Wednesday, July 28, 2010

U.S. Militarism in Latin America Picks Up Steam

From Eva Golinger:
On July 1, Costa Rica, a nation whose constitution prohibits the presence of any armed forces, agreed to allow 46 warships and 7000 US marines inside its territory. Last October, Colombia signed a 10-year agreement permitting the US to occupy seven military bases and all civilian installations as necessary within its territory.

US Air Force documents from May 2009 revealed the intention behind the occupation of Colombian bases was to combat "the constant threat...of anti-US governments in the region", as well as to conduct "full spectrum military operations" throughout South America (see below).
Evidently, Chavez has postponed a trip to Cuba because he claims that an attack from Colombia/USA may be on the horizon. I don't blame him. Uribe (and his successor) are crazy, and we know the US are capable of such things. But I'm not sure exactly what to make of Chavez's claim: it could be that Chavez is working the relationship between the (quite obviously) hostile, U.S. backed regime in Colombia in order to gain political points at home. If this is indeed what he's doing, I don't mean to disparage the tactic: the situation with the U.S. and Colombia is certainly extremely tense and the threat of violence from the U.S. military and its client states are very real.

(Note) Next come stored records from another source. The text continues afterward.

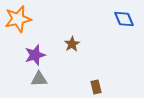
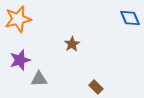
blue diamond: moved 6 px right, 1 px up
purple star: moved 15 px left, 5 px down
brown rectangle: rotated 32 degrees counterclockwise
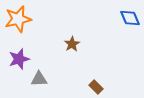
purple star: moved 1 px left, 1 px up
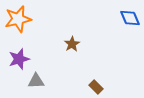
gray triangle: moved 3 px left, 2 px down
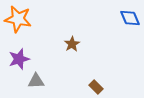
orange star: rotated 24 degrees clockwise
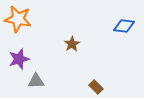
blue diamond: moved 6 px left, 8 px down; rotated 60 degrees counterclockwise
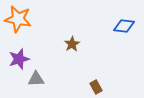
gray triangle: moved 2 px up
brown rectangle: rotated 16 degrees clockwise
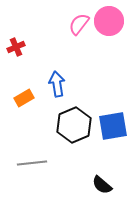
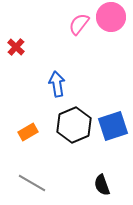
pink circle: moved 2 px right, 4 px up
red cross: rotated 24 degrees counterclockwise
orange rectangle: moved 4 px right, 34 px down
blue square: rotated 8 degrees counterclockwise
gray line: moved 20 px down; rotated 36 degrees clockwise
black semicircle: rotated 30 degrees clockwise
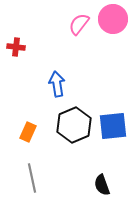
pink circle: moved 2 px right, 2 px down
red cross: rotated 36 degrees counterclockwise
blue square: rotated 12 degrees clockwise
orange rectangle: rotated 36 degrees counterclockwise
gray line: moved 5 px up; rotated 48 degrees clockwise
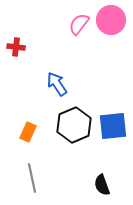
pink circle: moved 2 px left, 1 px down
blue arrow: rotated 25 degrees counterclockwise
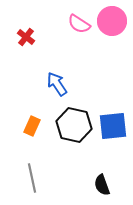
pink circle: moved 1 px right, 1 px down
pink semicircle: rotated 95 degrees counterclockwise
red cross: moved 10 px right, 10 px up; rotated 30 degrees clockwise
black hexagon: rotated 24 degrees counterclockwise
orange rectangle: moved 4 px right, 6 px up
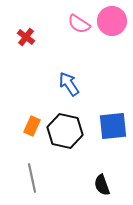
blue arrow: moved 12 px right
black hexagon: moved 9 px left, 6 px down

Last October, Colombia and the US signed a military agreement permitting the US to occupy seven Colombian bases and to use all Colombian territory as needed to complete missions. One of the bases in the agreement, Palanquero, was cited in May 2009 US Air Force documents as necessary to “conduct full spectrum military operations” in South America and combat the threat of “anti-US governments” in the region.

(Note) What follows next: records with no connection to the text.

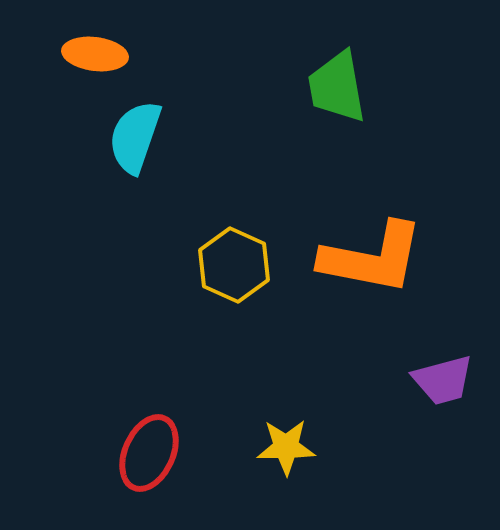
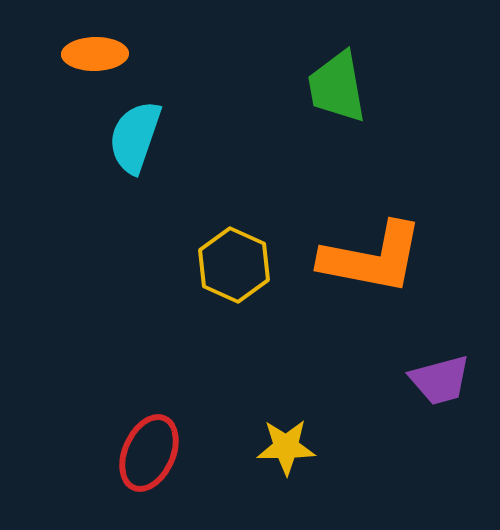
orange ellipse: rotated 8 degrees counterclockwise
purple trapezoid: moved 3 px left
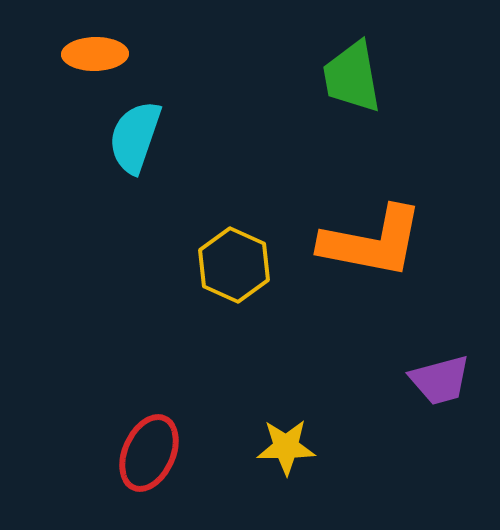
green trapezoid: moved 15 px right, 10 px up
orange L-shape: moved 16 px up
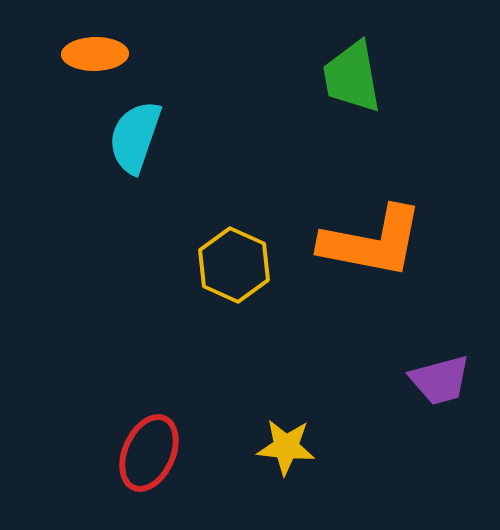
yellow star: rotated 6 degrees clockwise
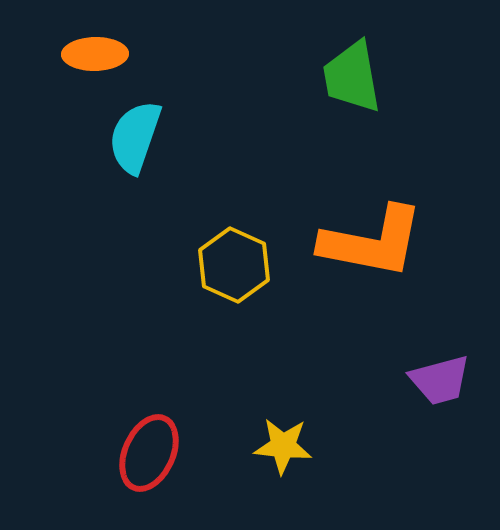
yellow star: moved 3 px left, 1 px up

As many on the Left already know, Colombia has for many years been the third largest recipient of U.S. military aid in the world, behind Israel and the repressive Mubarak dictatorship in Egypt. In the last 5 years alone, the U.S. has spent over $4.5 billion in military aid to Colombia, under the false pretext (hardly believed by anyone in the foreign policy world) of fighting the "war on drugs". Imagine if we'd spent that money in the U.S., say, giving people education and health care, rather than harassing and antagonizing the Venezuelan people because elites in the US want their oil.